▶ WORK REQUIRED
Restate all of the entries exactly, dropping any pictures they hold.

--- INFORMATION GIVEN Enclosed Below ---

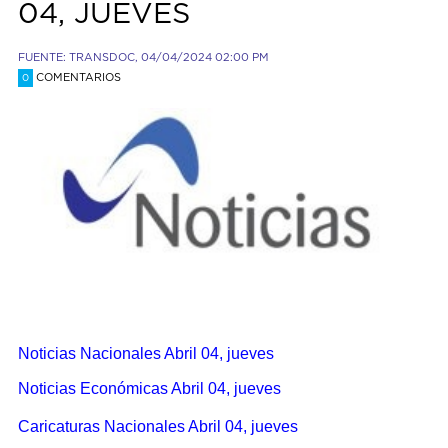
04, JUEVES
FUENTE: TRANSDOC, 04/04/2024 02:00 PM
COMENTARIOS
0
Noticias Nacionales Abril 04, jueves
Noticias Económicas Abril 04, jueves
Caricaturas Nacionales Abril 04, jueves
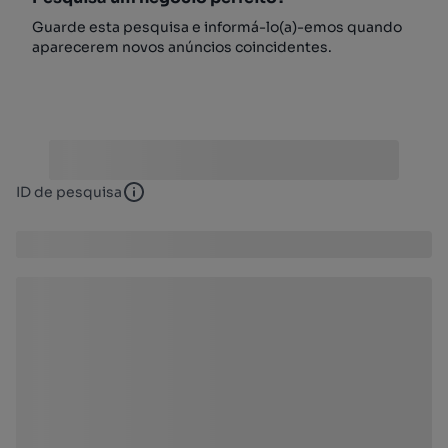
Guarde esta pesquisa e informá-lo(a)-emos quando
aparecerem novos anúncios coincidentes.
ID de pesquisa
ID de pesquisa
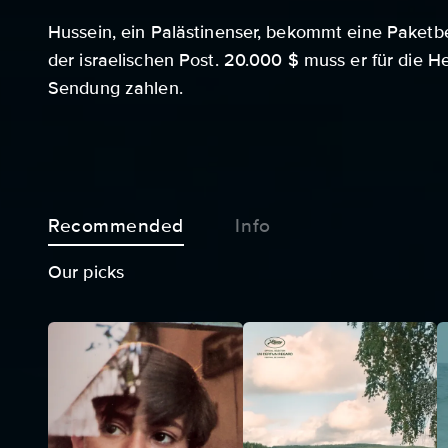
Hussein, ein Palästinenser, bekommt eine Paketb
der israelischen Post. 20.000 $ muss er für die 
Sendung zahlen.
Recommended
Info
Our picks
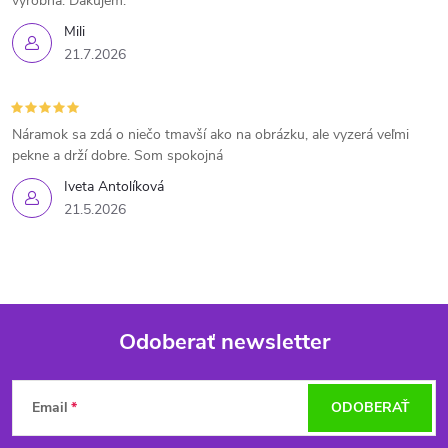
výrobná. Ďakujem.
Mili
21.7.2026
Náramok sa zdá o niečo tmavší ako na obrázku, ale vyzerá veľmi
pekne a drží dobre. Som spokojná
Iveta Antolíková
21.5.2026
Odoberať newsletter
Z
Email
ODOBERAŤ
á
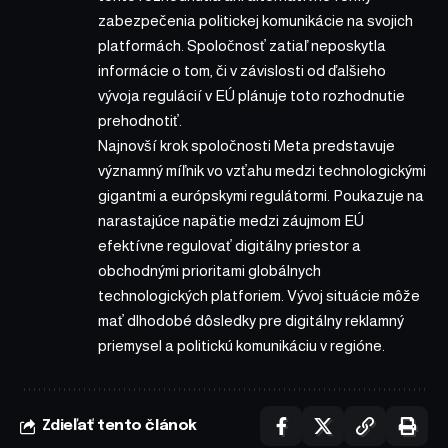
zabezpečenia politickej komunikácie na svojich
platformách. Spoločnosť zatiaľ neposkytla
informácie o tom, či v závislosti od ďalšieho
vývoja regulácií v EÚ plánuje toto rozhodnutie
prehodnotiť.
Najnovší krok spoločnosti Meta predstavuje
významný míľnik vo vzťahu medzi technologickými
gigantmi a európskymi regulátormi. Poukazuje na
narastajúce napätie medzi záujmom EÚ
efektívne regulovať digitálny priestor a
obchodnými prioritami globálnych
technologických platforiem. Vývoj situácie môže
mať dlhodobé dôsledky pre digitálny reklamný
priemysel a politickú komunikáciu v regióne.
Zdieľať tento článok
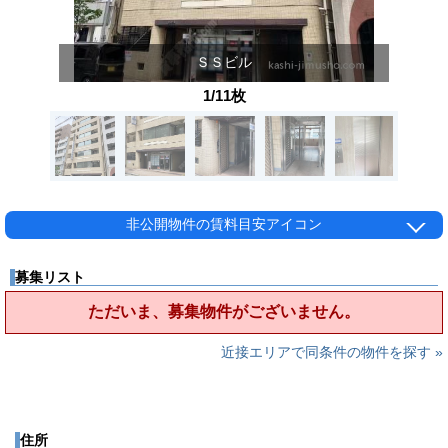
ＳＳビル
1/11枚
非公開物件の賃料目安アイコン
募集リスト
ただいま、募集物件がございません。
近接エリアで同条件の物件を探す »
住所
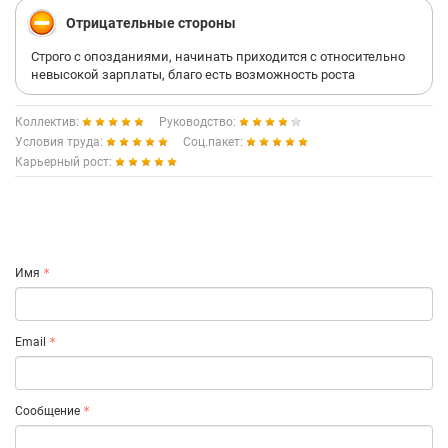
Отрицательные стороны
Строго с опозданиями, начинать приходится с относительно
невысокой зарплаты, благо есть возможность роста
Коллектив:
Руководство:
Условия труда:
Соц.пакет:
Карьерный рост:
Имя
Email
Сообщение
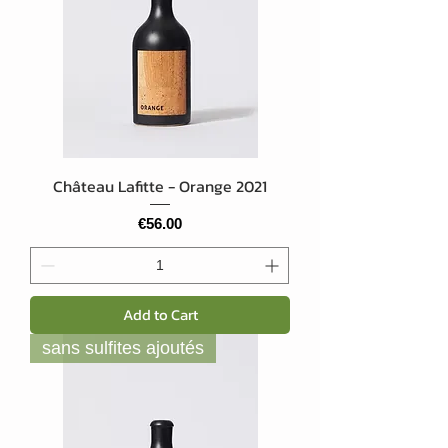
Château Lafitte - Orange 2021
Price
€56.00
Add to Cart
sans sulfites ajoutés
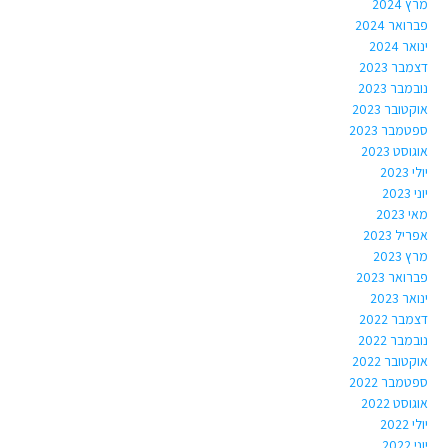
מרץ 2024
פברואר 2024
ינואר 2024
דצמבר 2023
נובמבר 2023
אוקטובר 2023
ספטמבר 2023
אוגוסט 2023
יולי 2023
יוני 2023
מאי 2023
אפריל 2023
מרץ 2023
פברואר 2023
ינואר 2023
דצמבר 2022
נובמבר 2022
אוקטובר 2022
ספטמבר 2022
אוגוסט 2022
יולי 2022
יוני 2022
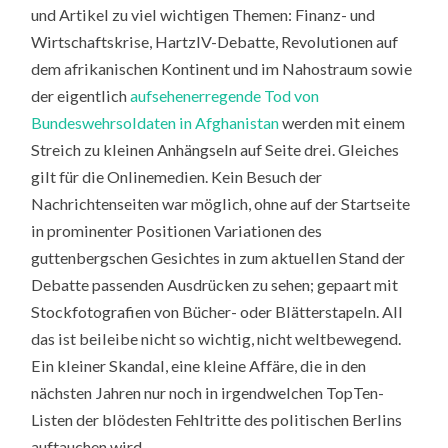
und Artikel zu viel wichtigen Themen: Finanz- und
Wirtschaftskrise, HartzIV-Debatte, Revolutionen auf
dem afrikanischen Kontinent und im Nahostraum sowie
der eigentlich
aufsehenerregende Tod von
Bundeswehrsoldaten in Afghanistan
werden mit einem
Streich zu kleinen Anhängseln auf Seite drei. Gleiches
gilt für die Onlinemedien. Kein Besuch der
Nachrichtenseiten war möglich, ohne auf der Startseite
in prominenter Positionen Variationen des
guttenbergschen Gesichtes in zum aktuellen Stand der
Debatte passenden Ausdrücken zu sehen; gepaart mit
Stockfotografien von Bücher- oder Blätterstapeln. All
das ist beileibe nicht so wichtig, nicht weltbewegend.
Ein kleiner Skandal, eine kleine Affäre, die in den
nächsten Jahren nur noch in irgendwelchen TopTen-
Listen der blödesten Fehltritte des politischen Berlins
auftauchen wird.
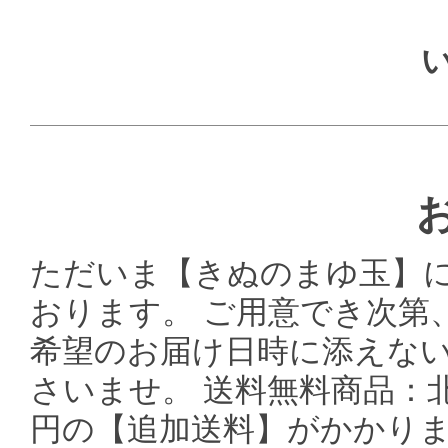
ただいま【きぬのまゆ玉】
おります。 ご用意でき次第
希望のお届け日時に添えな
さいませ。 送料無料商品：北
円の【追加送料】がかかり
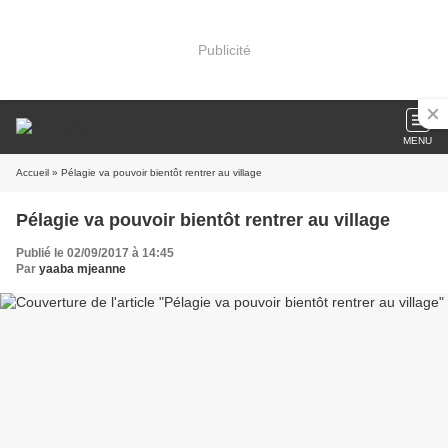
Publicité
MENU
Accueil
» Pélagie va pouvoir bientôt rentrer au village
Pélagie va pouvoir bientôt rentrer au village
Publié le 02/09/2017 à 14:45
Par
yaaba mjeanne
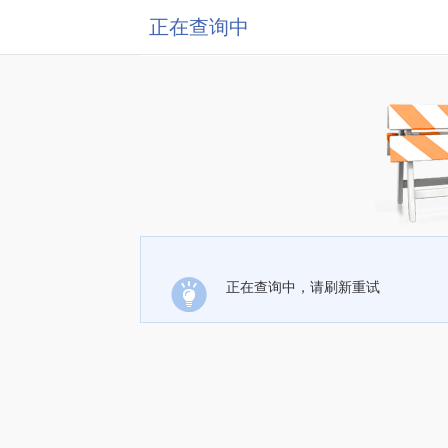
正在查询中
正在查询中，请刷新重试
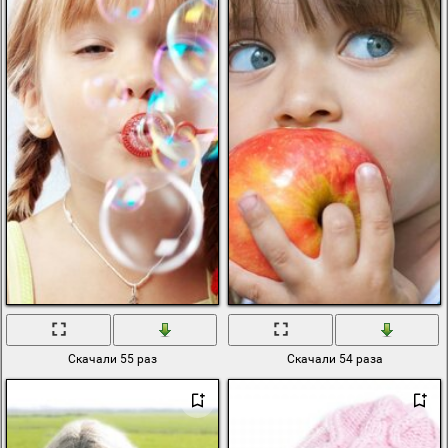
Скачали 55 раз
Скачали 54 раза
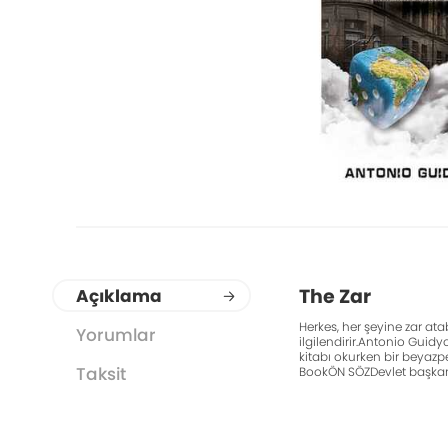
The Zar
Açıklama
Herkes, her şeyine zar at
Yorumlar
ilgilendirir.Antonio Guid
kitabı okurken bir beyazp
Taksit
BookÖN SÖZDevlet başkanl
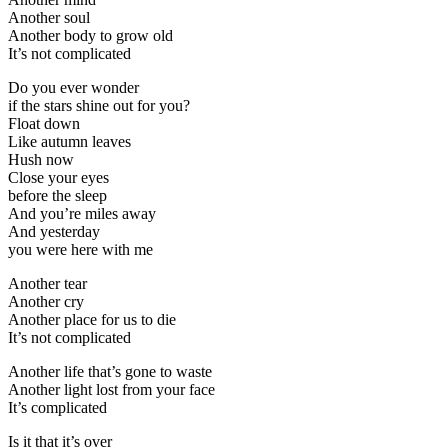
Another soul
Another body to grow old
It’s not complicated
Do you ever wonder
if the stars shine out for you?
Float down
Like autumn leaves
Hush now
Close your eyes
before the sleep
And you’re miles away
And yesterday
you were here with me
Another tear
Another cry
Another place for us to die
It’s not complicated
Another life that’s gone to waste
Another light lost from your face
It’s complicated
Is it that it’s over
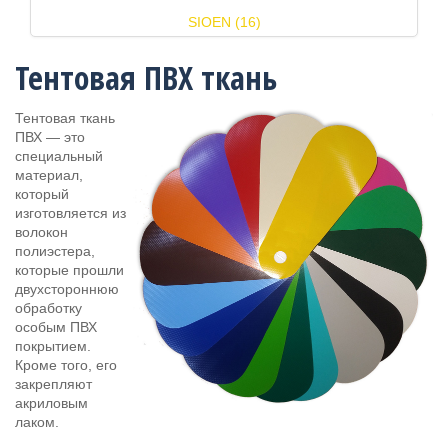
SIOEN (16)
Тентовая ПВХ ткань
Тентовая ткань
ПВХ — это
специальный
материал,
который
изготовляется из
волокон
полиэстера,
которые прошли
двухстороннюю
обработку
особым ПВХ
покрытием.
Кроме того, его
закрепляют
акриловым
лаком.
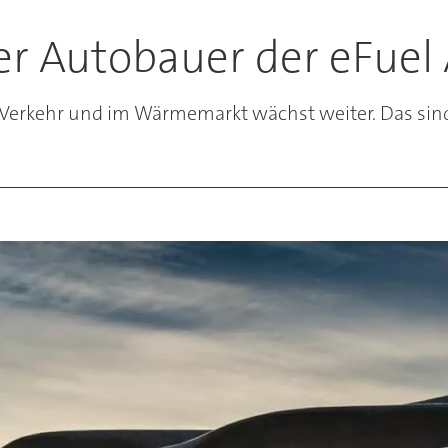
ter Autobauer der eFuel 
m Verkehr und im Wärmemarkt wächst weiter. Das sin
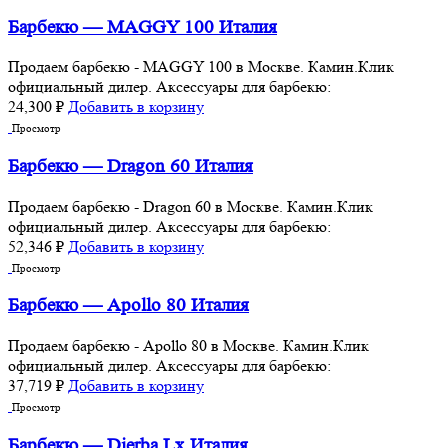
Барбекю — MAGGY 100 Италия
Продаем барбекю - MAGGY 100 в Москве. Камин.Клик
официальный дилер. Аксессуары для барбекю:
24,300
₽
Добавить в корзину
Просмотр
Барбекю — Dragon 60 Италия
Продаем барбекю - Dragon 60 в Москве. Камин.Клик
официальный дилер. Аксессуары для барбекю:
52,346
₽
Добавить в корзину
Просмотр
Барбекю — Apollo 80 Италия
Продаем барбекю - Apollo 80 в Москве. Камин.Клик
официальный дилер. Аксессуары для барбекю:
37,719
₽
Добавить в корзину
Просмотр
Барбекю — Djerba Lx Италия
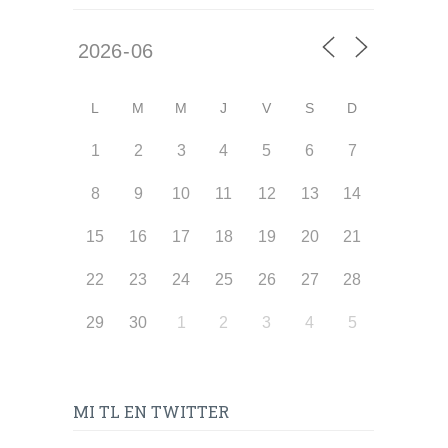
L
M
M
J
V
S
D
1
2
3
4
5
6
7
8
9
10
11
12
13
14
15
16
17
18
19
20
21
22
23
24
25
26
27
28
29
30
1
2
3
4
5
MI TL EN TWITTER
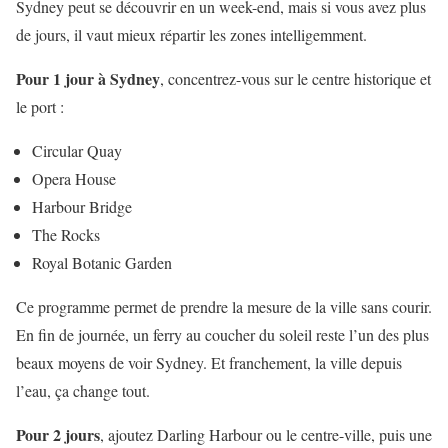
Sydney peut se découvrir en un week-end, mais si vous avez plus
de jours, il vaut mieux répartir les zones intelligemment.
Pour 1 jour à Sydney
, concentrez-vous sur le centre historique et
le port :
Circular Quay
Opera House
Harbour Bridge
The Rocks
Royal Botanic Garden
Ce programme permet de prendre la mesure de la ville sans courir.
En fin de journée, un ferry au coucher du soleil reste l’un des plus
beaux moyens de voir Sydney. Et franchement, la ville depuis
l’eau, ça change tout.
Pour 2 jours
, ajoutez Darling Harbour ou le centre-ville, puis une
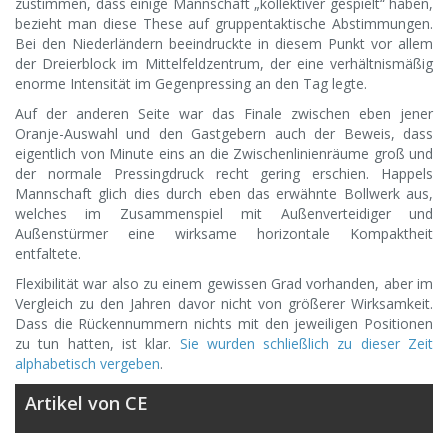
zustimmen, dass einige Mannschaft „kollektiver gespielt“ haben,
bezieht man diese These auf gruppentaktische Abstimmungen.
Bei den Niederländern beeindruckte in diesem Punkt vor allem
der Dreierblock im Mittelfeldzentrum, der eine verhältnismäßig
enorme Intensität im Gegenpressing an den Tag legte.
Auf der anderen Seite war das Finale zwischen eben jener
Oranje-Auswahl und den Gastgebern auch der Beweis, dass
eigentlich von Minute eins an die Zwischenlinienräume groß und
der normale Pressingdruck recht gering erschien. Happels
Mannschaft glich dies durch eben das erwähnte Bollwerk aus,
welches im Zusammenspiel mit Außenverteidiger und
Außenstürmer eine wirksame horizontale Kompaktheit
entfaltete.
Flexibilität war also zu einem gewissen Grad vorhanden, aber im
Vergleich zu den Jahren davor nicht von größerer Wirksamkeit.
Dass die Rückennummern nichts mit den jeweiligen Positionen
zu tun hatten, ist klar.
Sie wurden schließlich zu dieser Zeit
alphabetisch vergeben
.
Artikel von CE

--- End of Enclosed INFORMATION GIVEN ---

▶ REPLY
04, JUEVES
FUENTE: TRANSDOC, 04/04/2024 02:00 PM
COMENTARIOS
0
Noticias Nacionales Abril 04, jueves
Noticias Económicas Abril 04, jueves
Caricaturas Nacionales Abril 04, jueves
Guarde esta pesquisa e informá-lo(a)-emos quando
aparecerem novos anúncios coincidentes.
ID de pesquisa
ID de pesquisa
Hussein, ein Palästinenser, bekommt eine Paketb
der israelischen Post. 20.000 $ muss er für die 
Sendung zahlen.
Recommended
Info
Our picks
výrobná. Ďakujem.
Mili
21.7.2026
Náramok sa zdá o niečo tmavší ako na obrázku, ale vyzerá veľmi
pekne a drží dobre. Som spokojná
Iveta Antolíková
21.5.2026
Odoberať newsletter
Z
Email
ODOBERAŤ
á
zabezpečenia politickej komunikácie na svojich
platformách. Spoločnosť zatiaľ neposkytla
informácie o tom, či v závislosti od ďalšieho
vývoja regulácií v EÚ plánuje toto rozhodnutie
prehodnotiť.
Najnovší krok spoločnosti Meta predstavuje
významný míľnik vo vzťahu medzi technologickými
gigantmi a európskymi regulátormi. Poukazuje na
narastajúce napätie medzi záujmom EÚ
efektívne regulovať digitálny priestor a
obchodnými prioritami globálnych
technologických platforiem. Vývoj situácie môže
mať dlhodobé dôsledky pre digitálny reklamný
priemysel a politickú komunikáciu v regióne.
Zdieľať tento článok
ＳＳビル
1/11枚
非公開物件の賃料目安アイコン
募集リスト
ただいま、募集物件がございません。
近接エリアで同条件の物件を探す »
住所
Отрицательные стороны
Строго с опозданиями, начинать приходится с относительно
невысокой зарплаты, благо есть возможность роста
Коллектив:
Руководство:
Условия труда:
Соц.пакет:
Карьерный рост:
Имя
Email
Сообщение
Château Lafitte - Orange 2021
Price
€56.00
Add to Cart
sans sulfites ajoutés
מרץ 2024
פברואר 2024
ינואר 2024
דצמבר 2023
נובמבר 2023
אוקטובר 2023
ספטמבר 2023
אוגוסט 2023
יולי 2023
יוני 2023
מאי 2023
אפריל 2023
מרץ 2023
פברואר 2023
ינואר 2023
דצמבר 2022
נובמבר 2022
אוקטובר 2022
ספטמבר 2022
אוגוסט 2022
יולי 2022
יוני 2022
und Artikel zu viel wichtigen Themen: Finanz- und
Wirtschaftskrise, HartzIV-Debatte, Revolutionen auf
dem afrikanischen Kontinent und im Nahostraum sowie
der eigentlich
aufsehenerregende Tod von
Bundeswehrsoldaten in Afghanistan
werden mit einem
Streich zu kleinen Anhängseln auf Seite drei. Gleiches
gilt für die Onlinemedien. Kein Besuch der
Nachrichtenseiten war möglich, ohne auf der Startseite
in prominenter Positionen Variationen des
guttenbergschen Gesichtes in zum aktuellen Stand der
Debatte passenden Ausdrücken zu sehen; gepaart mit
Stockfotografien von Bücher- oder Blätterstapeln. All
das ist beileibe nicht so wichtig, nicht weltbewegend.
Ein kleiner Skandal, eine kleine Affäre, die in den
nächsten Jahren nur noch in irgendwelchen TopTen-
Listen der blödesten Fehltritte des politischen Berlins
auftauchen wird.
ただいま【きぬのまゆ玉】
おります。 ご用意でき次第
希望のお届け日時に添えな
さいませ。 送料無料商品：北
円の【追加送料】がかかり
Publicité
MENU
Accueil
» Pélagie va pouvoir bientôt rentrer au village
Pélagie va pouvoir bientôt rentrer au village
Publié le 02/09/2017 à 14:45
Par
yaaba mjeanne
正在查询中
正在查询中，请刷新重试
Скачали 55 раз
Скачали 54 раза
The Zar
Açıklama
Herkes, her şeyine zar at
Yorumlar
ilgilendirir.Antonio Guid
kitabı okurken bir beyazp
Taksit
BookÖN SÖZDevlet başkanl
Another soul
Another body to grow old
It’s not complicated
Do you ever wonder
if the stars shine out for you?
Float down
Like autumn leaves
Hush now
Close your eyes
before the sleep
And you’re miles away
And yesterday
you were here with me
Another tear
Another cry
Another place for us to die
It’s not complicated
Another life that’s gone to waste
Another light lost from your face
It’s complicated
Is it that it’s over
SIOEN (16)
Тентовая ПВХ ткань
Тентовая ткань
ПВХ — это
специальный
материал,
который
изготовляется из
волокон
полиэстера,
которые прошли
двухстороннюю
обработку
особым ПВХ
покрытием.
Кроме того, его
закрепляют
акриловым
лаком.
ter Autobauer der eFuel 
m Verkehr und im Wärmemarkt wächst weiter. Das sin
Барбекю — MAGGY 100 Италия
Продаем барбекю - MAGGY 100 в Москве. Камин.Клик
официальный дилер. Аксессуары для барбекю:
24,300
₽
Добавить в корзину
Просмотр
Барбекю — Dragon 60 Италия
Продаем барбекю - Dragon 60 в Москве. Камин.Клик
официальный дилер. Аксессуары для барбекю:
52,346
₽
Добавить в корзину
Просмотр
Барбекю — Apollo 80 Италия
Продаем барбекю - Apollo 80 в Москве. Камин.Клик
официальный дилер. Аксессуары для барбекю:
37,719
₽
Добавить в корзину
Просмотр
Барбекю — Djerba Lx Италия
L
M
M
J
V
S
D
1
2
3
4
5
6
7
8
9
10
11
12
13
14
15
16
17
18
19
20
21
22
23
24
25
26
27
28
29
30
1
2
3
4
5
MI TL EN TWITTER
Sydney peut se découvrir en un week-end, mais si vous avez plus
de jours, il vaut mieux répartir les zones intelligemment.
Pour 1 jour à Sydney
, concentrez-vous sur le centre historique et
le port :
Circular Quay
Opera House
Harbour Bridge
The Rocks
Royal Botanic Garden
Ce programme permet de prendre la mesure de la ville sans courir.
En fin de journée, un ferry au coucher du soleil reste l’un des plus
beaux moyens de voir Sydney. Et franchement, la ville depuis
l’eau, ça change tout.
Pour 2 jours
, ajoutez Darling Harbour ou le centre-ville, puis une
zustimmen, dass einige Mannschaft „kollektiver gespielt“ haben,
bezieht man diese These auf gruppentaktische Abstimmungen.
Bei den Niederländern beeindruckte in diesem Punkt vor allem
der Dreierblock im Mittelfeldzentrum, der eine verhältnismäßig
enorme Intensität im Gegenpressing an den Tag legte.
Auf der anderen Seite war das Finale zwischen eben jener
Oranje-Auswahl und den Gastgebern auch der Beweis, dass
eigentlich von Minute eins an die Zwischenlinienräume groß und
der normale Pressingdruck recht gering erschien. Happels
Mannschaft glich dies durch eben das erwähnte Bollwerk aus,
welches im Zusammenspiel mit Außenverteidiger und
Außenstürmer eine wirksame horizontale Kompaktheit
entfaltete.
Flexibilität war also zu einem gewissen Grad vorhanden, aber im
Vergleich zu den Jahren davor nicht von größerer Wirksamkeit.
Dass die Rückennummern nichts mit den jeweiligen Positionen
zu tun hatten, ist klar.
Sie wurden schließlich zu dieser Zeit
alphabetisch vergeben
.
Artikel von CE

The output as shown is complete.